Unlike some other reviewers here, I did not find the acting stagy or over-the-top melodramatic. Then again, most of the movies I watch are from the 20s and 30s, so I am used to this style of acting.
I was surprised by this movie. It breaks your heart, then never lets up. There's no light comedy to offset the drama, and there's no happy ending.
John Barrymore was amazing. My favorite performances of his have for a long time been Dr Jekyll (1920) and Svengali (1931). I've seen many other films of his (including Counsellor at Law which many people claim to be one of his best performances), but after seeing Bill of Divorcement tonight, I think this might be my most favorite performance. Sure, it was hammy, but that doesn't make it bad. Barrymore emoted his heart out, and my heart did literally ache each time he expressed his own agony and pain on screen. I was shocked to find myself in tears over his character's pain.
Billie Burke was a wonderment as well. I know her best from her slightly comic roles, such as the supercilious wife in Dinner at Eight, or her various Mrs. Topper roles (and, yes, of course Glinda the Good Witch). I didn't know she had it in her to do dramatic stuff, but she had me in tears as well on more than one occasion. She really made me feel the agony and conflict she was in, being in love with Paul Cavanagh and yet feeling pity and obligation to Barrymore.

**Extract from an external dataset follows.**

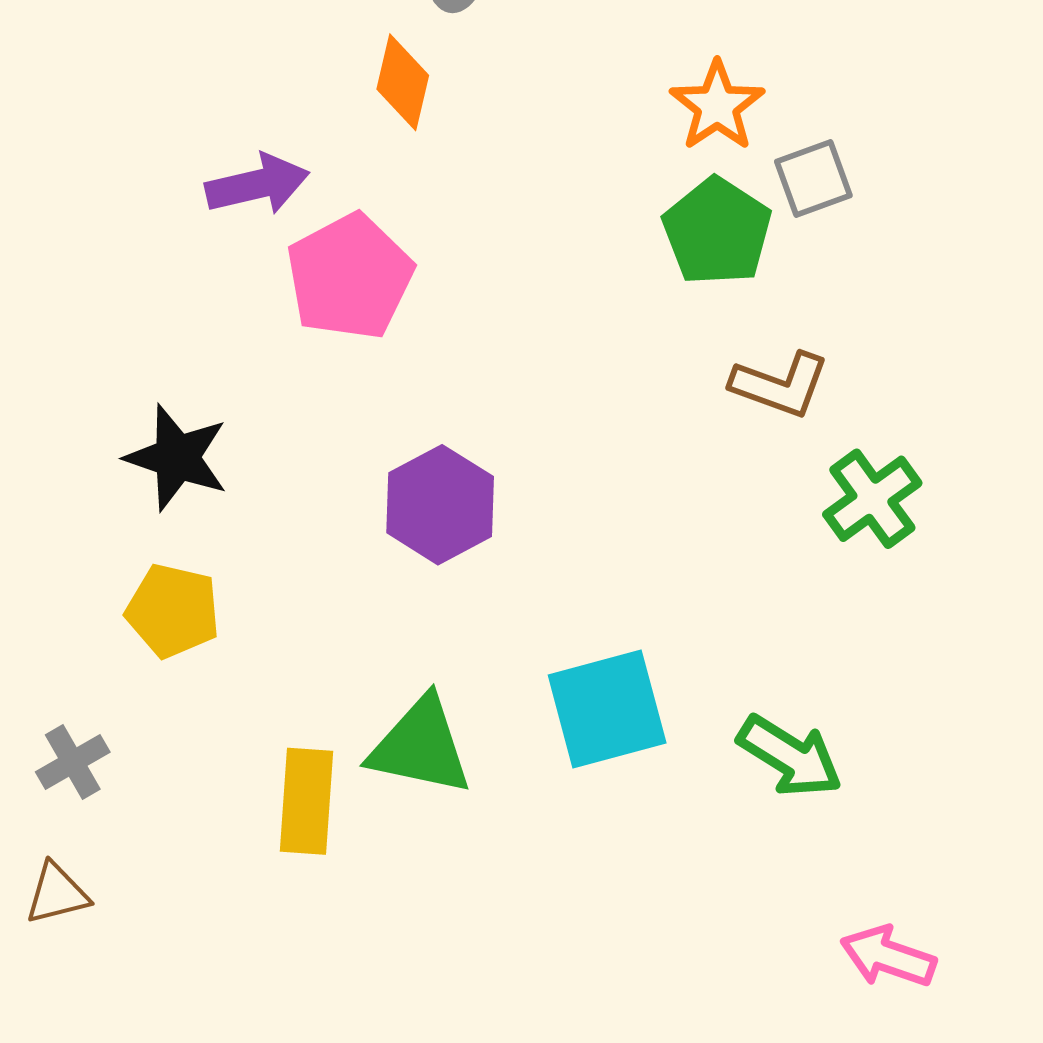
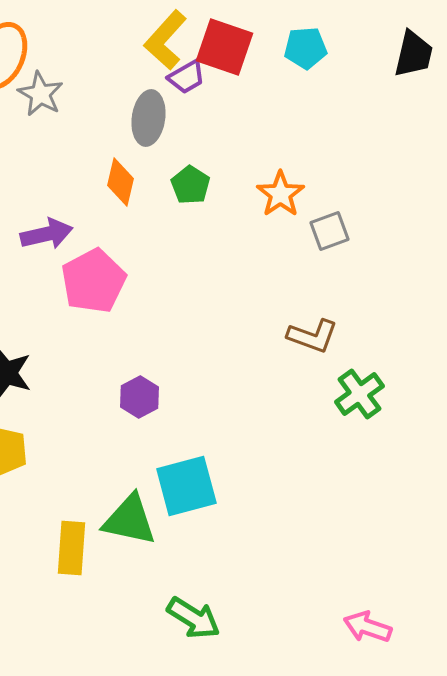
green pentagon: (717, 232) -> (190, 185), moved, size x0.7
purple hexagon: (440, 505) -> (139, 397), size x0.7
cyan square: (607, 709) -> (186, 486), moved
green arrow: (790, 756) -> (193, 618), moved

I found the writing and the direction to be superb. One particular scene was almost sublime in its pathos: Billie Burke sitting in a chair, John Barrymore on the floor with his arms wrapped around her, his head in her lap as he cries. He can't comprehend why she doesn't want him, he asks her didn't she vow to be with him through better and worse, through sickness and in health? He asked what he did that was wrong, other than to get sick? He reminds her of what a kind person she is, how he even noticed her once stepping around a "green crawling thing" so as to not harm the creature, and he wonders if she could show pity and compassion to the green crawling thing, then why couldn't she show the same kind of compassion to him? Three-hankie stuff for sure!